Dive Brief:
- A grocery store in Kentucky allegedly engaged in religious discrimination against a job applicant by insisting he cut his dreadlocks to work at the store, the U.S. Equal Employment Opportunity Commission charged in a lawsuit filed Dec. 27 (EEOC v. Houchens Food Group, Inc. d/b/a Hometown IGA, No. 22-00235 (E.D. Ky. Dec. 27, 2022)).
- The applicant, a Spiritualist Rastafarian, wears his hair long and in dreadlocks because of his religious belief that his hair connects him to God, according to the complaint. During his interview for an assistant manager position at Hometown IGA’s Williamsburg store, he was allegedly told he needed to cut his hair to be hired for the position. He explained that he wore the dreadlocks for religious reasons and that he would not cut them, the EEOC said. Hometown ended the interview, and he wasn’t hired, the lawsuit alleged.
- The EEOC sued the company for violating Title VII of the Civil Rights Act of 1964 by refusing to accommodate the applicant’s religious beliefs and for denying him employment because of his religion. “Employers must consider reasonable accommodations, as necessary, which allow employees and applicants to hold jobs without sacrificing their religious beliefs,” EEOC Regional Attorney Ken Bird said in a media release. Hometown IGA did not respond to a request for comment prior to press time.
Dive Insight:
The lawsuit highlights two potentially misunderstood issues: First, Title VII protects all aspects of religious observance and belief, including dress or grooming practices, even if some people engage in the practice for non-religious reasons, an EEOC guidance explains. Second, employers can’t automatically refuse to accommodate a religious grooming or dress practice just because it may violate an appearance policy, the guidance says.

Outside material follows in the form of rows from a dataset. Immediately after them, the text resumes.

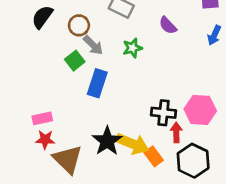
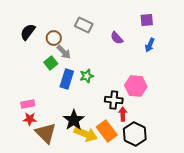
green star: (133, 48) -> (87, 76), moved
pink hexagon: (200, 110) -> (136, 86), moved
yellow arrow: (133, 144) -> (86, 134), moved
orange rectangle: (154, 156) -> (107, 131), size x1.5

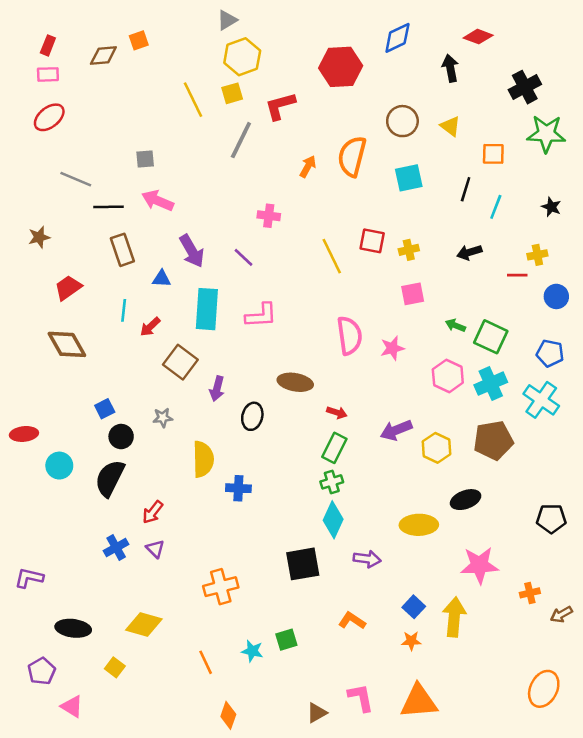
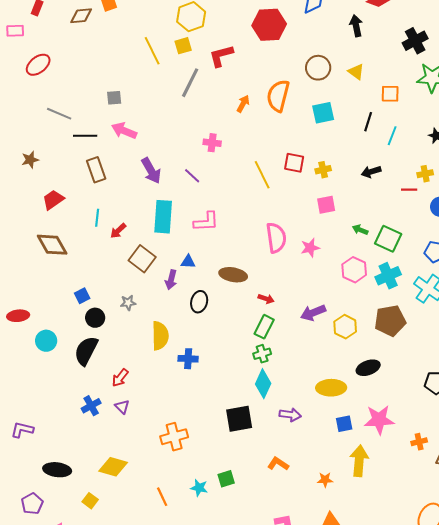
pink rectangle: (48, 74) -> (15, 31), moved
blue triangle: (161, 279) -> (188, 262), moved
blue square: (414, 607) -> (344, 424), moved, turned 36

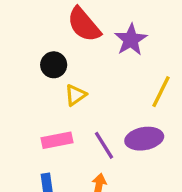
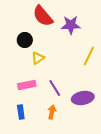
purple star: (131, 40) -> (71, 25), turned 30
purple ellipse: (144, 139) -> (83, 98), moved

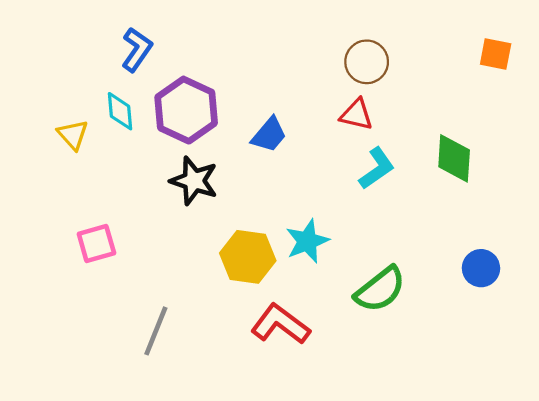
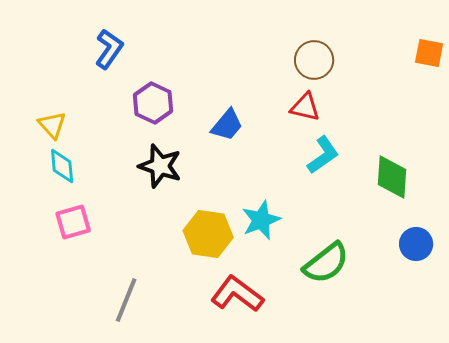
purple hexagon: (186, 110) -> (153, 103), size x0.7
cyan diamond: (120, 111) -> (62, 166), moved
green diamond: (454, 158) -> (392, 177), moved

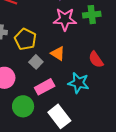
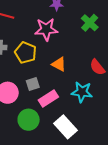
green cross: (92, 15) -> (90, 23), turned -36
pink star: (65, 19) -> (46, 29), moved
gray square: (36, 62) -> (33, 84), moved, turned 32

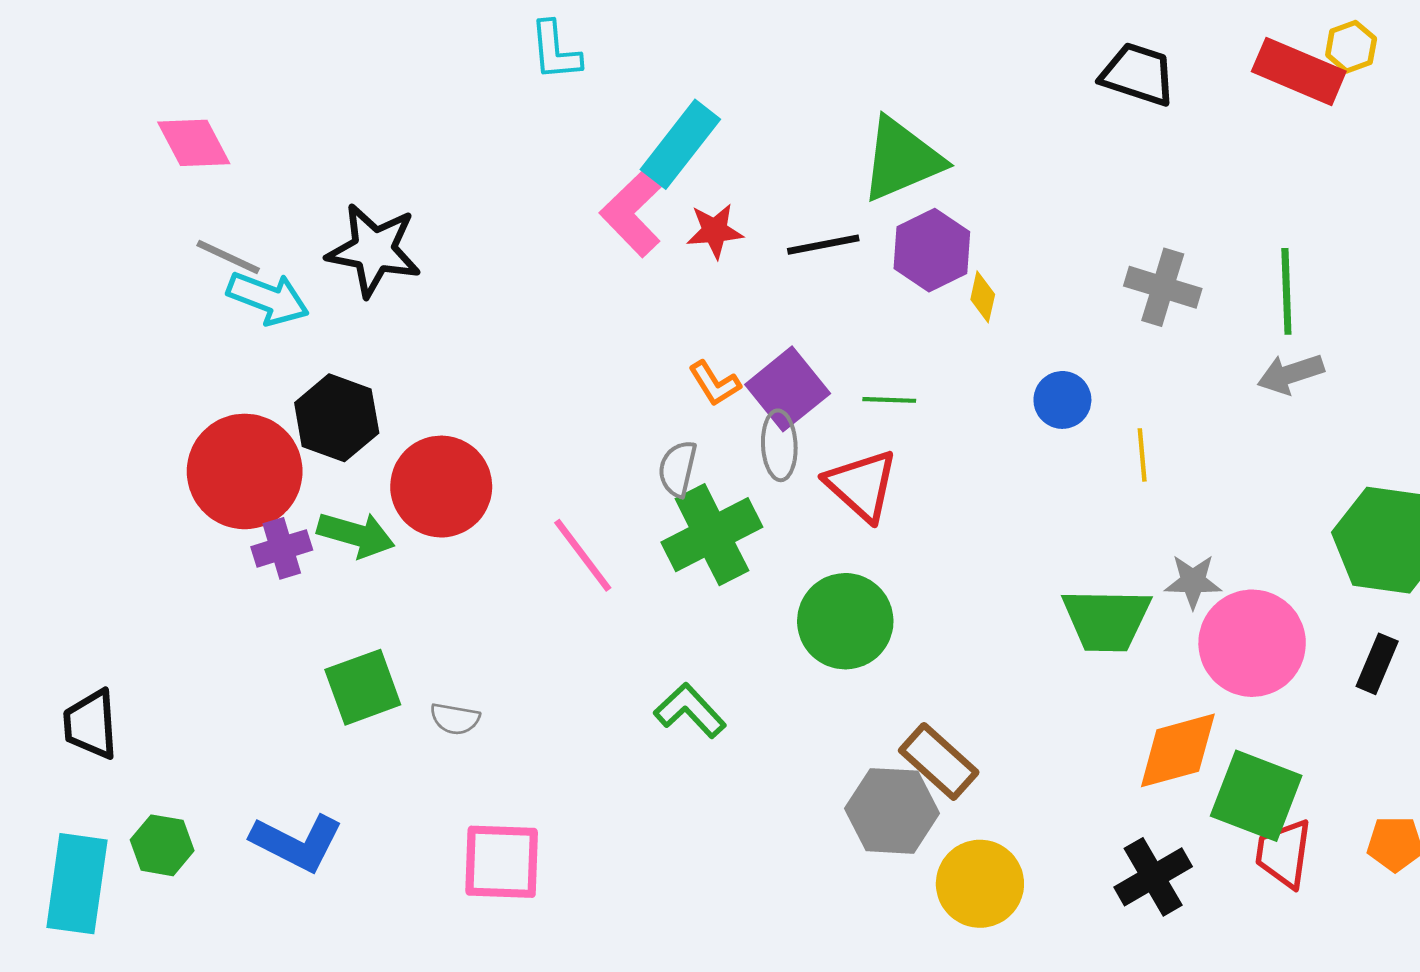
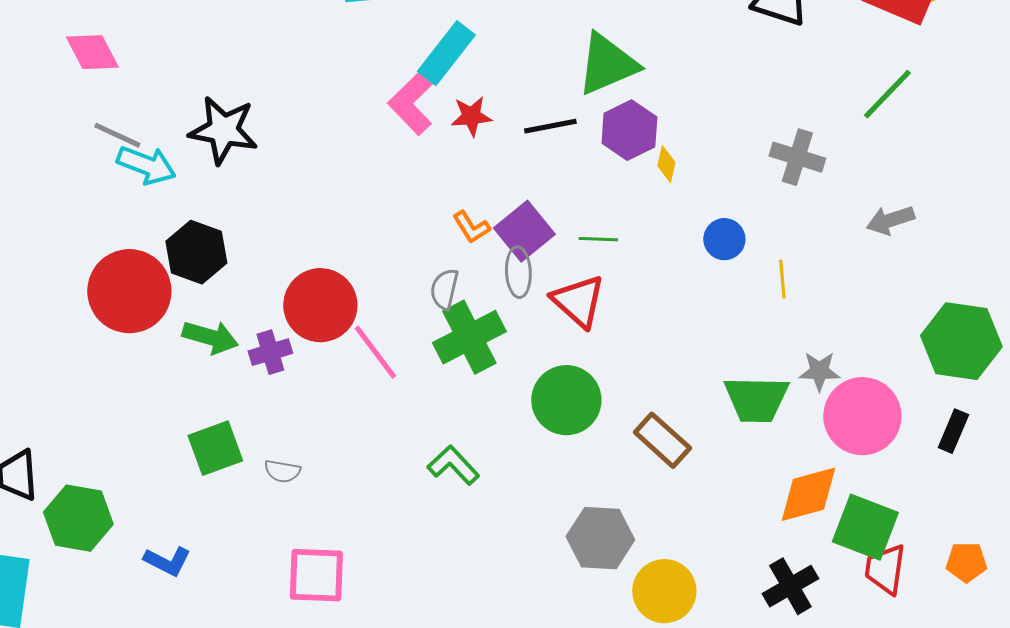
green line: (1286, 291) -> (887, 94), moved, turned 46
red circle: (441, 487) -> (320, 305), moved
purple cross: (282, 548) -> (270, 352), moved
brown rectangle: (939, 761) -> (662, 440), moved
blue L-shape: (297, 843) -> (167, 561), size x0.7
green hexagon: (162, 845) -> (78, 518), moved, size x1.5

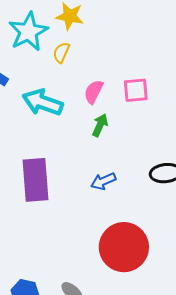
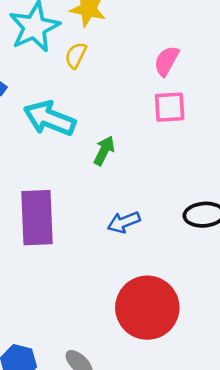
pink semicircle: (94, 92) -> (166, 61), moved
green arrow: (100, 125) -> (104, 151), moved

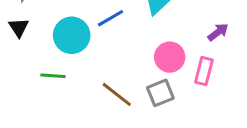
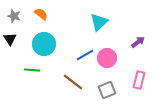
blue line: (111, 18) -> (85, 55), moved
pink rectangle: (204, 71) -> (139, 80), moved
gray square: (160, 93) -> (107, 90), moved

Instead, if the dress code or appearance policy conflicts with the employee’s known religious beliefs or practices, the employer must make an exception to allow the practice, unless doing so would pose an undue hardship to the business. Undue hardship means “more than a de minimis” cost or burden, according to an EEOC compliance manual. This is a lower standard than undue hardship under the Americans with Disabilities Act, which is defined as “an action requiring significant difficulty or expense,” the manual says.
In an ongoing religious accommodation case involving Kroger, the issue of undue hardship must be decided by a jury, a federal judge ruled last July. The EEOC sued Kroger on behalf of a group of workers who refused to wear an apron bearing a four-color heart, HR Dive reported. The workers said the logo represented support for LGBTQ individuals, but Kroger denied it was an LGBTQ pride rainbow and fired them. The company argued that excusing the workers from complying with its dress code would pose an undue hardship in a number of ways, including disrupting the workplace. The judge said a jury should decide.
A complaint the Council on American-Islamic Relations filed with the EEOC in 2021 against Chipotle Mexican Grill shows why it’s important to train managers on accommodating religious-based dress or grooming practices and on Title VII’s prohibition against religious-based harassment. According to the complaint, an assistant manager at a Kansas restaurant repeatedly demanded that a Muslim employee remove her hijab, her religious head cover, so he could “see her hair” and then tried to yank it off.
Failure to comply with these requirements can be costly. In 2021, JBS Swift agreed to pay $5.5 million to settle allegations by the EEOC that it denied Muslim employees at a Colorado beef processing plant the ability to pray, allowed them to be harassed while they tried to pray during breaks and shut off water fountains to stop them from washing for prayers or getting a drink of water after fasting all day, HR Dive reported.
Employers in one of the 19 states and multiple cities across the U.S. with CROWN Act laws are also prohibited from race-based hair discrimination. The law, which stands for Creating a Respectful and Open World for Natural Hair Act, outlaws employers from denying educational or employment opportunities because of workers’ or applicants’ natural hair texture or protective hairstyle, including braids, locs, twists or bantu knots, according to the CROWN Coalition. The U.S. House of Representatives passed a federal version in March 2022, but in December, Senate Republicans blocked it from becoming law.
Correction: A previous version of this article included a typo that mischaracterized who makes an exception to dress code or appearance policies. The article has been updated to clarify that it is the employer who does so.